Some blood tests are standard for virtually every pregnancy, Dr. Trollip says. These include testing to:

  • Screen for anemia, a condition marked by too few red blood cells.
  • Check blood type, in the unlikely event that a blood transfusion is needed during delivery or the postpartum period.
  • Screen for antibodies that could harm the fetus. For example, some moms with Rh negative blood types build up antibodies to attack Rh positive blood types, which could be problematic if their baby has Rh positive blood.
  • Screen for sickle cell trait. If you and your partner have sickle cell trait, your baby has a 1 in 4 chance of having sickle cell disease.
  • Check for rubella and varicella (chickenpox) immunity because of previous infection or vaccination. Both of these conditions can harm a fetus, and pregnant women cannot be vaccinated for them. Women without immunity should stay away from any potentially infected people and get immunized as soon as they deliver.
  • Test for sexually transmitted infections, including HIV, syphilis, hepatitis, gonorrhea and chlamydia. If the mother is infected, doctors can take steps to protect the baby from infection.
  • Screen for gestational diabetes, a temporary diabetes that can cause pregnancy complications.

Testing for Chromosomal and Neural Tube Abnormalities

Some women elect to be screened for aneuploidy, which means the baby has too many or too few chromosomes. Most commonly, aneuploidy results in trisomy 21 (Down syndrome). Rarely, the baby can have the more severe and life-threatening abnormalities of trisomy 18 or trisomy 13.

Aneuploidy screening can be done in multiple ways:

  • First-trimester screening: This two-step process uses a blood test that checks for levels of pregnancy-specific substances and an ultrasound that shows the fluid behind the baby’s neck (nuchal translucency) to determine a woman’s risk of having a baby with a chromosomal abnormality. This is a screening, not a diagnostic test, and is up to 90 percent accurate, Dr. Trollip says.
  • Second-trimester screening: A “quadruple” blood test, sometimes called “the QUAD screen,” is used to measure four different substances in the woman’s blood. It screens for Down syndrome, trisomy 18 and neural tube defects (problems with the brain, spine or spinal cord).
  • Cell-free DNA: This blood test, sometimes called noninvasive prenatal screening, provides information about the DNA of the baby without actually testing the baby or the amniotic fluid. Fragments of fetal DNA naturally escape the placenta and enter the mom’s bloodstream, where they can be screened after about 10 weeks gestation. A “low-risk” result is more than 99 percent accurate in screening for Down syndrome and in determining the baby’s gender, Dr. Trollip says. This method also has a much lower false positive risk (less than 1 percent) than first- and second-trimester screening (approximately 5 percent).

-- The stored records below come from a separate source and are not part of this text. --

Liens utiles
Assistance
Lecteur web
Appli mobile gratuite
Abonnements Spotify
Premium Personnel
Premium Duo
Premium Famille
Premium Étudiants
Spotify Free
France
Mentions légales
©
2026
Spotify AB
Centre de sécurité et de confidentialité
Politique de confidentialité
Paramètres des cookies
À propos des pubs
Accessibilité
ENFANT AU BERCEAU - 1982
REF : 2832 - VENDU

If one of the screening tests shows a concern, the mother can opt for a detailed follow-up ultrasound or an invasive diagnostic test, such as chorionic villus sampling or amniocentesis. Either way, she will see a maternal-fetal medicine specialist, who specializes in high-risk pregnancies.

Any woman can opt for chromosome testing, Dr. Trollip says, but it’s especially recommended for women older than age 35 and women who have had a baby with a birth defect previously. Both those groups are at higher risk of having a baby with a chromosomal abnormality.

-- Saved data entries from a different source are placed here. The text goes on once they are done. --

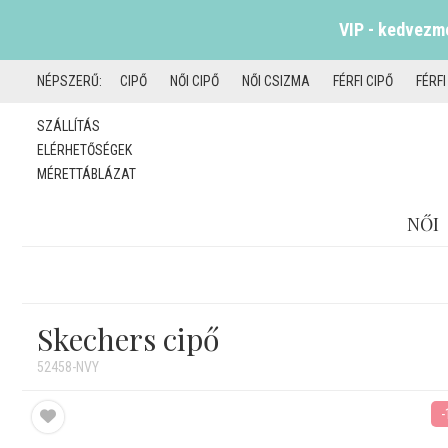
VIP - kedvezmé
NÉPSZERŰ:
CIPŐ
NŐI CIPŐ
NŐI CSIZMA
FÉRFI CIPŐ
FÉRF
SZÁLLÍTÁS
ELÉRHETŐSÉGEK
MÉRETTÁBLÁZAT
NŐI
Skechers cipő
52458-NVY
-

“If someone tests within normal limits, it’s not a guarantee, but it’s highly reassuring,” Dr. Trollip says. “That said, we don’t have any tests that can detect all genetic abnormalities.”

Some mothers also choose to have an alpha-fetoprotein (AFP) test, which checks for the levels of AFP in the mother’s blood. Too much of the protein could indicate a neural tube defect such as spina bifida, when the spinal cord doesn’t close completely. Too little could indicate Down syndrome.

Genetic Carrier Screening

Unlike chromosome testing, genetic carrier screening is a test of the mother—and sometimes the father—and not the fetus.

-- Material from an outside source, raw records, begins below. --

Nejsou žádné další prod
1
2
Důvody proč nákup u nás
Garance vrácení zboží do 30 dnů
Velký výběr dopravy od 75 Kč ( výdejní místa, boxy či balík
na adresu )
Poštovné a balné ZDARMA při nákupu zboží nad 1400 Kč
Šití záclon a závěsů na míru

Genetic diseases that can be passed down include cystic fibrosis, spinal muscular atrophy and Tay-Sachs disease. Parents can be carriers and not know it; if both parents carry the gene mutation, the baby has a 25 percent chance of having the disease and a 50 percent chance of being a carrier but not having the disease. There is a 25 percent chance of the best scenario: The baby will not be a carrier or have the disease.

Typically, the mother is screened first and then the father is screened if the mother is a carrier for any conditions.

Genetic carrier screening only has to be done once in a parent’s lifetime, even if you have multiple children, and can be done even before conception. If both parents are carriers for the same genetic disorder, the baby can be tested in utero to see if he or she is affected.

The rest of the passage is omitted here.